Records from a data collection:
*** Block opens ***

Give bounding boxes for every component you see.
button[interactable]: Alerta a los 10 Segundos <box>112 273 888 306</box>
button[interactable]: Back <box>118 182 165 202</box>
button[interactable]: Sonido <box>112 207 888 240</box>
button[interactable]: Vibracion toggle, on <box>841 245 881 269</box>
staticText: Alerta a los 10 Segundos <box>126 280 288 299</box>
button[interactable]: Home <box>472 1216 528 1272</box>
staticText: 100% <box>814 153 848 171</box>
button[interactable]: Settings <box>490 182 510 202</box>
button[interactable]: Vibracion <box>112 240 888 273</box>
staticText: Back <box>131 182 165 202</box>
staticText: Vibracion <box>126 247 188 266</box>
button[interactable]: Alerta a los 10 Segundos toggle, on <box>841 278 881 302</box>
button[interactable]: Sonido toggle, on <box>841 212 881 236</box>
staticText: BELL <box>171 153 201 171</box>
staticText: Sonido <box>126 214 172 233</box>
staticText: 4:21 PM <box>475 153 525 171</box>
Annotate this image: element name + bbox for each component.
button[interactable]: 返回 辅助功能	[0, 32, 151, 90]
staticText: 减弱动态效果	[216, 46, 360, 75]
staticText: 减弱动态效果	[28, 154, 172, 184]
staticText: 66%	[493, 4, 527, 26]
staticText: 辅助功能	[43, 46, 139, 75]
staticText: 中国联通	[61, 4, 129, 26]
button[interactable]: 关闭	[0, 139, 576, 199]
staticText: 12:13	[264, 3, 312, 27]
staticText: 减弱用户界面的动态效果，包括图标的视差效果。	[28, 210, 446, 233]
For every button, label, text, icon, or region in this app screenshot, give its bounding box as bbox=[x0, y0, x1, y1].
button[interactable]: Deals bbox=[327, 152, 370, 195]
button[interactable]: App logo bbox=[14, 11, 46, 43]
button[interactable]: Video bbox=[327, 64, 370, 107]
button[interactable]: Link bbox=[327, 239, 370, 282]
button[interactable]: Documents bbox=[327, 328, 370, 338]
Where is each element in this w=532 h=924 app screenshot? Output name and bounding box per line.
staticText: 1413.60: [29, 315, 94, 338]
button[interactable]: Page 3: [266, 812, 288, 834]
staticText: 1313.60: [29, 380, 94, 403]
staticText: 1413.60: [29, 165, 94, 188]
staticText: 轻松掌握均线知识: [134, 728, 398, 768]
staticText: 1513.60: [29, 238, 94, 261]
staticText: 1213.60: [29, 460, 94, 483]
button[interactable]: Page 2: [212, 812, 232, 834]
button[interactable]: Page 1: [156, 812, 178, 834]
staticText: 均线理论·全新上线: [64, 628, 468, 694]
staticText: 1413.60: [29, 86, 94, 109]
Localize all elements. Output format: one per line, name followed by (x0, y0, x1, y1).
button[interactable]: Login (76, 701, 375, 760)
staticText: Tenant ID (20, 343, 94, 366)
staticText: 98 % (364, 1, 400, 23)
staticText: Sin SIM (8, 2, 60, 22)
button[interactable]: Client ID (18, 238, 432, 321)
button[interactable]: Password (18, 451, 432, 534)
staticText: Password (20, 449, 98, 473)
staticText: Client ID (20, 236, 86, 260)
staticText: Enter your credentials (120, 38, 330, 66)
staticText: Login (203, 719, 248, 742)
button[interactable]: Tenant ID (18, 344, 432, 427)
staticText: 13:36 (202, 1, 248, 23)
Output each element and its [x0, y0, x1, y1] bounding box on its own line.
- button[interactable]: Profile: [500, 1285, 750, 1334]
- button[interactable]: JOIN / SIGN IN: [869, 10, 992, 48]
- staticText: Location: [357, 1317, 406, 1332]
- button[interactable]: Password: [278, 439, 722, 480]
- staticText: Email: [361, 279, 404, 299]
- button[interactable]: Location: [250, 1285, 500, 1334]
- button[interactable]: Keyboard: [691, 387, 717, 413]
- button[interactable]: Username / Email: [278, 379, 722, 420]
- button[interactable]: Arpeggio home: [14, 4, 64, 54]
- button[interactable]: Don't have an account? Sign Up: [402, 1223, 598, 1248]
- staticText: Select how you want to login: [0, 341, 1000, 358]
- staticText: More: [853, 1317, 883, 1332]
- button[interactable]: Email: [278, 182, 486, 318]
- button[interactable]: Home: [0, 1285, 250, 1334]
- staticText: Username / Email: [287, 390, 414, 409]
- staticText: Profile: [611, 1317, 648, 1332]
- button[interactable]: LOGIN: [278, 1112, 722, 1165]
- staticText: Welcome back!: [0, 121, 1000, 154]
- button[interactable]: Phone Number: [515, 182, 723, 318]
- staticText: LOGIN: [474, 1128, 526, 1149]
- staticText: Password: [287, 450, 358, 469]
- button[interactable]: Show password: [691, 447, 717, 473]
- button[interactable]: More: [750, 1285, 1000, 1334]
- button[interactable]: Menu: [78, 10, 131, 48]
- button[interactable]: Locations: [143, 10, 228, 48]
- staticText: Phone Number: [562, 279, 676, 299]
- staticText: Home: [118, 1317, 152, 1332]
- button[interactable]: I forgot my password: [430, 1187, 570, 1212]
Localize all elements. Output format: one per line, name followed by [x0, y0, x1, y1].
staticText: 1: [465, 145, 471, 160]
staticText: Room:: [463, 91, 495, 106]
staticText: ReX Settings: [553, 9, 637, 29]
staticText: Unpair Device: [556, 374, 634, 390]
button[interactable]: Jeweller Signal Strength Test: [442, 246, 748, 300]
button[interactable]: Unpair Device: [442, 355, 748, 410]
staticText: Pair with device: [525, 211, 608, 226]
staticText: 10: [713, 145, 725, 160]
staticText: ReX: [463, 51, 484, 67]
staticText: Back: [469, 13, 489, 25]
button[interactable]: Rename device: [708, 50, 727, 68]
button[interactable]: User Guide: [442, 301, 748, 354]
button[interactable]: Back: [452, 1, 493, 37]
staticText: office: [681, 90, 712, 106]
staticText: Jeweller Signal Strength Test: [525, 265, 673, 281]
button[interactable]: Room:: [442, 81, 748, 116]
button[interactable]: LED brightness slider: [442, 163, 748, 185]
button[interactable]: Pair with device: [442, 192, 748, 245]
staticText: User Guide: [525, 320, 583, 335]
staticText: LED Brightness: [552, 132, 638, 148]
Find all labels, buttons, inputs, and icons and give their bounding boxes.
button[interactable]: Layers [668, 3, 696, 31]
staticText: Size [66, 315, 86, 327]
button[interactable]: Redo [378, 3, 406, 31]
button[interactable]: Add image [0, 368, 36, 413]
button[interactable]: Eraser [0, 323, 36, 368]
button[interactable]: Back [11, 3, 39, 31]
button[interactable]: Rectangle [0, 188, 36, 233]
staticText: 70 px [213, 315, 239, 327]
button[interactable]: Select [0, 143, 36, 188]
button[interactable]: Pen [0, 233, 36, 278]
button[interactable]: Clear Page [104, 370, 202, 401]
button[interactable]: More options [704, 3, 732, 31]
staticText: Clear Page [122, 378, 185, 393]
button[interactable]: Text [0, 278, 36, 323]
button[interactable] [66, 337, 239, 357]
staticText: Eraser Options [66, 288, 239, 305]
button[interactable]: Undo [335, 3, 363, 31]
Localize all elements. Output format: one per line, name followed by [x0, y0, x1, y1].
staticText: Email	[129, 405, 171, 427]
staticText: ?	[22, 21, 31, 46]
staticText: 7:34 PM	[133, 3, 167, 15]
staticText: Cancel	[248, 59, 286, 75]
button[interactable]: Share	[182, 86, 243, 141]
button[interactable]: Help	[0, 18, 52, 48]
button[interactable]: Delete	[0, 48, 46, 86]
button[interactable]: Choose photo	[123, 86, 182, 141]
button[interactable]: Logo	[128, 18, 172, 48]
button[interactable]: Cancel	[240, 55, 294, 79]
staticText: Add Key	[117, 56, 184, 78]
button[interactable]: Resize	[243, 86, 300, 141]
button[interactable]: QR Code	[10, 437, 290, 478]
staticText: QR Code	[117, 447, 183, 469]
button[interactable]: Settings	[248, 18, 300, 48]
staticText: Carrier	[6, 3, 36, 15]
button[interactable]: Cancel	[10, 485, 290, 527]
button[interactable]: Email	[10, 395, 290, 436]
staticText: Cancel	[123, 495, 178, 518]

*** Block closes ***

§ **Your assignment**
From the lines above, copy those that contain the word "each".

§ **Exercise result**
Annotate this image: element name + bbox for each component.
Where is each element in this w=532 h=924 app screenshot? Output name and bounding box per line.
Output each element and its [x0, y0, x1, y1] bounding box on its own line.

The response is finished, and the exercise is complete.